Following Hurricanes Katrina and Rita, the Louisiana Department of Wildlife and Fisheries (LDWF) received many calls concerning injured or orphaned wildlife and how to care for those animals.
In cases where a bird or mammal has been injured and is in need of assistance, concerned citizens should contact a certified wildlife rehabilitator by calling LDWF Urban/Nuisance Wildlife Biologist, Brandon Wear, at 225-765-3557. Wildlife rehabilitators have the training, skills, and facilities necessary to care for most injured animals, and are permitted by LDWF to rehabilitate injured wildlife in Louisiana.
Possessing wild animals without a permit is against state law. Furthermore, certain species, such as migratory birds, are afforded additional protection under federal law. Should a rehabilitator not be available, the animals should be left in their natural habitat. Though this may sound like a cruel alternative, it is a natural process that helps regulate wildlife population levels.
Each year, well-intentioned people attempt to rescue small animals they thought were abandoned. However, many animals are taken from a completely normal situation. The mother of the small animal may be attempting to teach her offspring how to forage, walk or fly.
While it may appear that the small animal is left alone, a mothers watchful eye may not be far away.
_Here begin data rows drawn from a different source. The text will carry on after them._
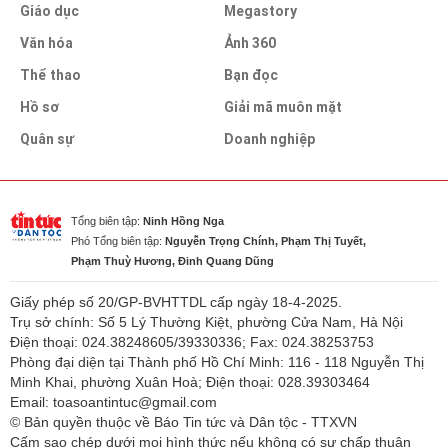
Giáo dục
Megastory
Văn hóa
Ảnh 360
Thể thao
Bạn đọc
Hồ sơ
Giải mã muôn mặt
Quân sự
Doanh nghiệp
Tổng biên tập:
Ninh Hồng Nga
Phó Tổng biên tập:
Nguyễn Trọng Chính, Phạm Thị Tuyết,
Phạm Thuỳ Hương, Đinh Quang Dũng
Giấy phép số 20/GP-BVHTTDL cấp ngày 18-4-2025.
Trụ sở chính: Số 5 Lý Thường Kiệt, phường Cửa Nam, Hà Nội
Điện thoại: 024.38248605/39330336; Fax: 024.38253753
Phòng đại diện tại Thành phố Hồ Chí Minh: 116 - 118 Nguyễn Thị
Minh Khai, phường Xuân Hoà; Điện thoại: 028.39303464
Email: toasoantintuc@gmail.com
© Bản quyền thuộc về Báo Tin tức và Dân tộc - TTXVN
Cấm sao chép dưới mọi hình thức nếu không có sự chấp thuận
Adult animals frequently leave their young to forage for food, but rarely abandon them.
Wildlife parents attempt to conceal their young from humans and other animals. When humans handle or move young wildlife, it increases the chances that the parent may abandon the young or may not be able to find them. The best advice would be to leave young animals alone trying not to disturb them and let the parents care for them.